Hiroshima Mon Amour (1959, dir. Alain Resnais)
Emmanuelle Riva (1927—2017) epitomized a new kind of female star, more realistic and intellectual, as opposed to the "sex kitten" stereotype of Bardot. After her star-making turn in Hiroshima Mon Amour, Riva appeared opposite Jean-Paul Belmondo in Melville's Léon Morin, Priest. In 2012, Riva starred in Michael Haneke's Amour, with Jean-Louis Trintignant, a role for which Riva received a multitude of awards, including an Oscar nomination for Best Actress in a Leading Role, and César and BAFTA Awards for Best Actress. In Alain Resnais' groundbreaking work of the New Wave, Riva portrays a French actress researching a role in post-war Hiroshima. She enters into an affair with a Japanese architext (Eiji Okada) while experiencing flashbacks of a doomed wartime tryst with a German soldier. Screenplay by Marguerite Duras (Academy Award nomination, 1959).

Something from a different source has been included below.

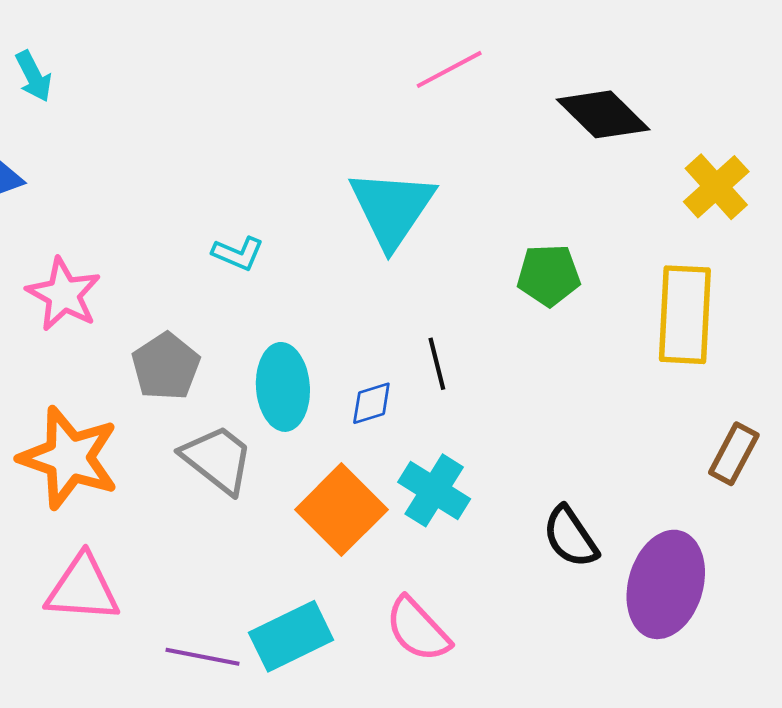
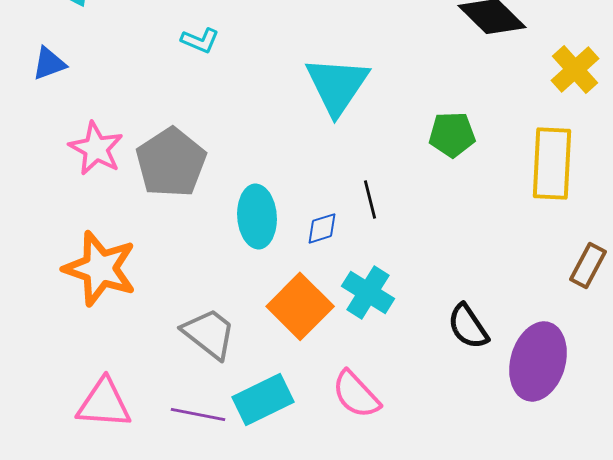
cyan L-shape: (238, 253) -> (200, 40), moved
gray pentagon: (166, 366) -> (171, 162), moved, size x1.4
gray trapezoid: (218, 459) -> (209, 333), moved
pink triangle: (83, 589) -> (104, 403), moved

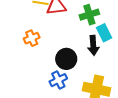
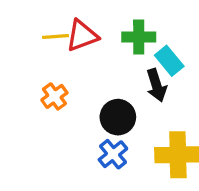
green cross: (89, 15) -> (139, 37), turned 30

Pierrot Le Fou (1965, dir. Jean-Luc Godard)
Anna Karina left Denmark at age 18 to pursue a modeling career in Paris. She turned down a supporting role in Breathless, but accepted the lead in Godard's second feature, Le Petit Soldat. They married the following year and their cinematic collaboration continued with six more features. When not working with Godard, Karina appeared in a variety of other films, including Visconti's The Stranger, Vadim's La Ronde, and Jacques Rivette's controversial La Religieuse (now back in theatres in a new 4K restoration). In Pierrot Le Fou, her sixth collaboration with Godard, she plays the femme fatale role to its Godardian extreme: murdering, luring, seducing, abandoning, or playing the damsel-in-distress, all contributing to the unraveling sanity of her partner on-the-run, played with effortless cool by Jean-Paul Belmondo.

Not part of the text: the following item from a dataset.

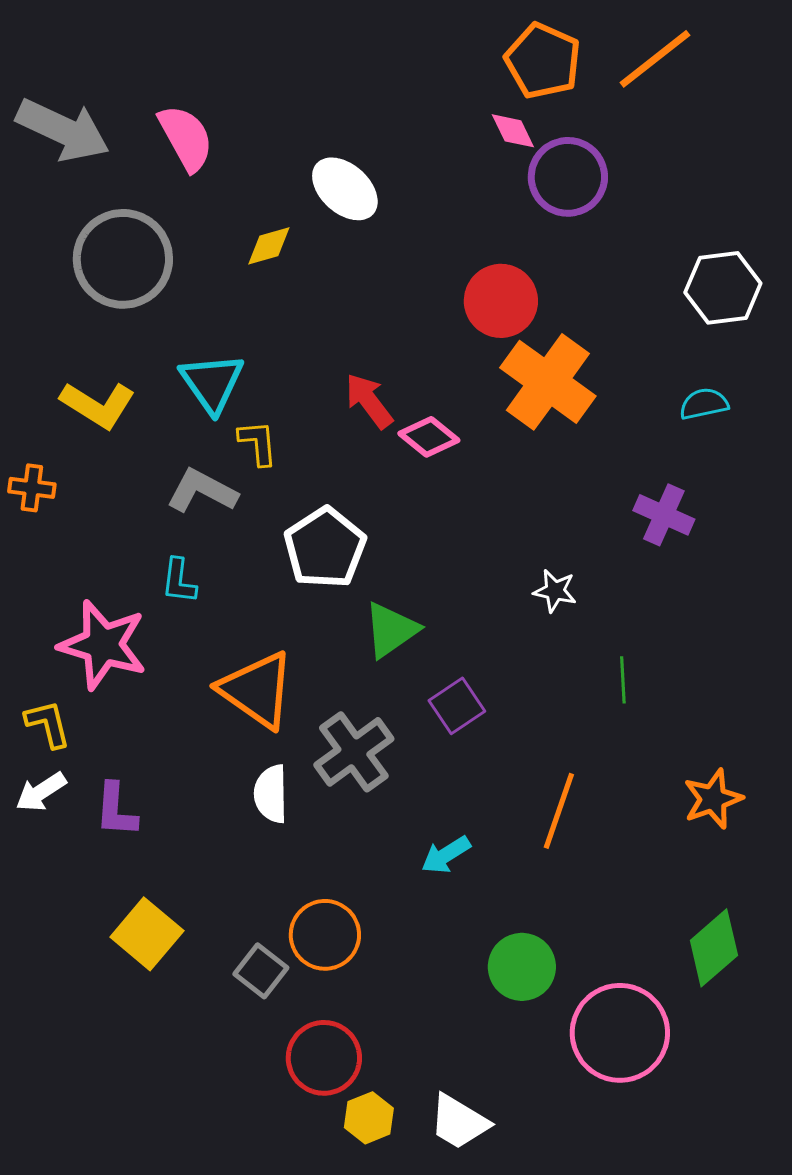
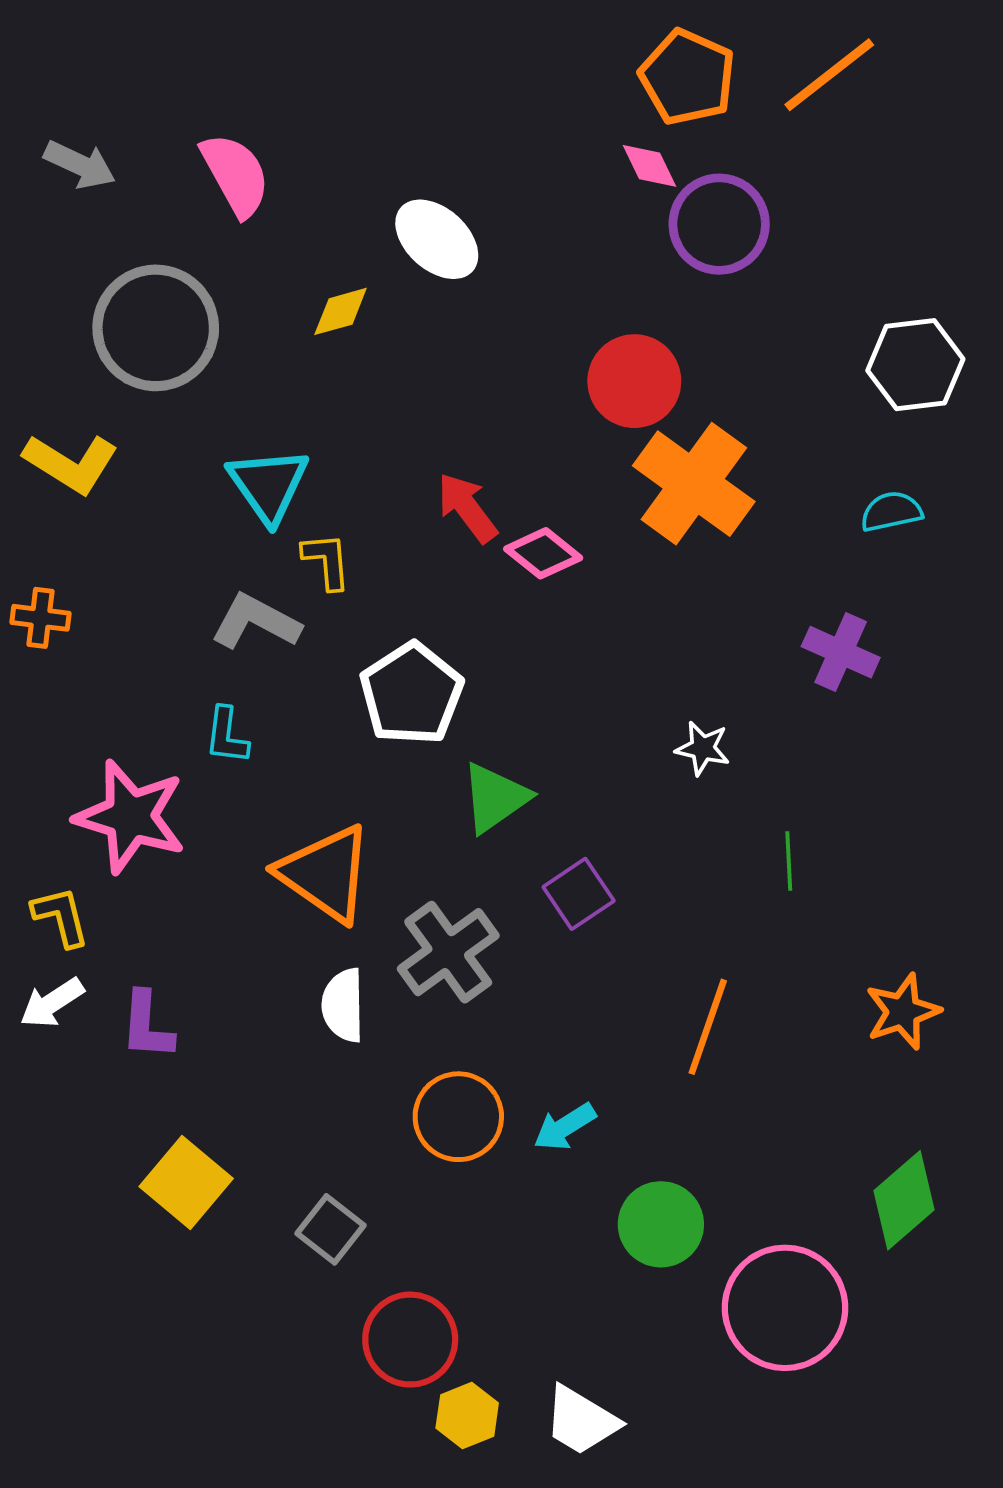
gray arrow: (63, 130) -> (80, 165), size x0.6
yellow L-shape: (98, 405) -> (71, 463), moved
cyan arrow: (446, 855) -> (565, 1127), moved
orange circle: (325, 935) -> (458, 1117), moved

Le Sauvage (1975, dir. Jean-Paul Rappaneau)
Perhaps the most iconic of all French actresses, Catherine Deneuve worked professionally for seven uneventful years until Jacques Demy cast her in the classic Umbrellas of Cherbourg in 1964, vaulting her to international stardom. Plum roles would swiftly follow, for Polanski in Repulsion and for Buñuel in Belle de Jour and Tristana. In Le Sauvage, Deneuve plays a manic maiden in the best screwball tradition, fleeing her possessive Italian fiancé to hide out on a remote island with a quirky parfumier (Yves Montand). Tony Roberts and Dana Wynter (of Body Snatchers fame) round out this escapist comedy, one of France's top box office hits of 1975.
When You Read This Letter (1953, dir. Jean-Pierre Melville)

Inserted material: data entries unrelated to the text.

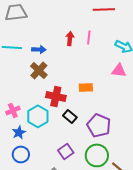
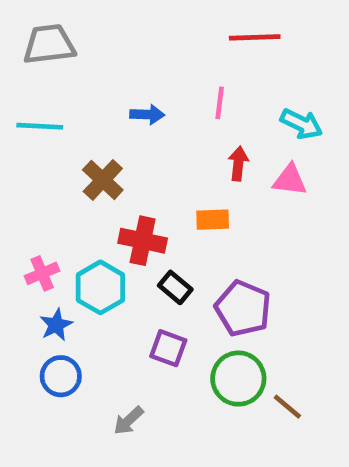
red arrow: (70, 38) -> (238, 164), moved
blue arrow: (39, 49) -> (147, 114), moved
purple square: (66, 151) -> (168, 348), moved, turned -35

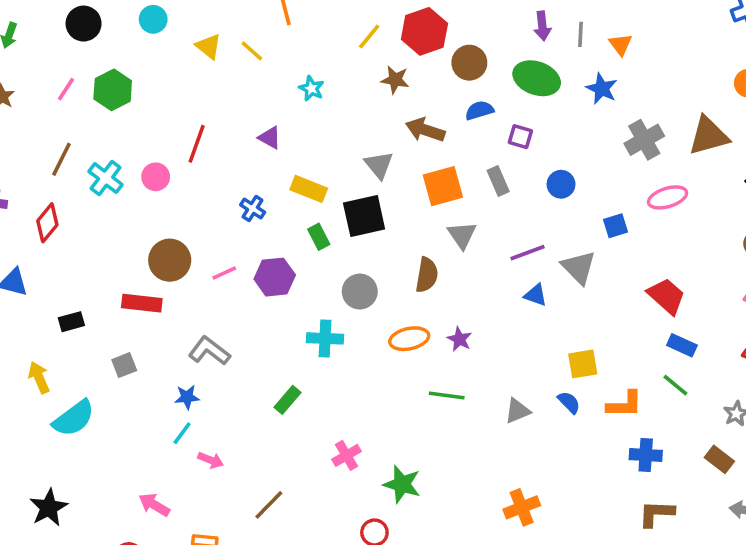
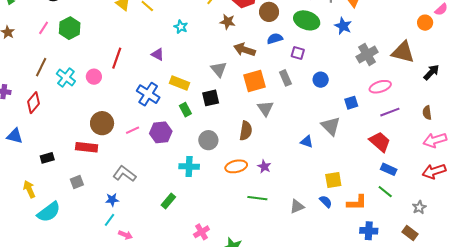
brown triangle: (709, 136) -> (403, 52), turned 30
blue cross: (253, 209) -> (148, 94), size x1.6
black square: (364, 216) -> (211, 98), size x0.7
purple line: (528, 253) -> (390, 112), moved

Iconic singer and actress Juliette Gréco (born 1927) was imprisoned as a teenager for her involvement in the Resistance. Gréco became a central figure in the post-liberation Bohemian circles of Saint-Germain-des-Près, her friends including Jean-Paul Sartre and Simone de Beauvoir, earning her the nickname "la Muse de l'existentialisme." When You Read This Letter was her first starring role. Now 91, she announced her retirement in 2015. With the sudden death of her parents, Sister Thérèse (Gréco) has to quit the convent to run the family business in Cannes and support her kid sister Denise (Irene Galter). Enter low-life Max (Philippe Lemaire), an auto mechanic, nightclub boxer, chauffeur, and all-round hustler, who chases Denise at the same time he's sleeping with his rich employer (Yvonne Sanson)...setting up an impassioned battle between good and evil.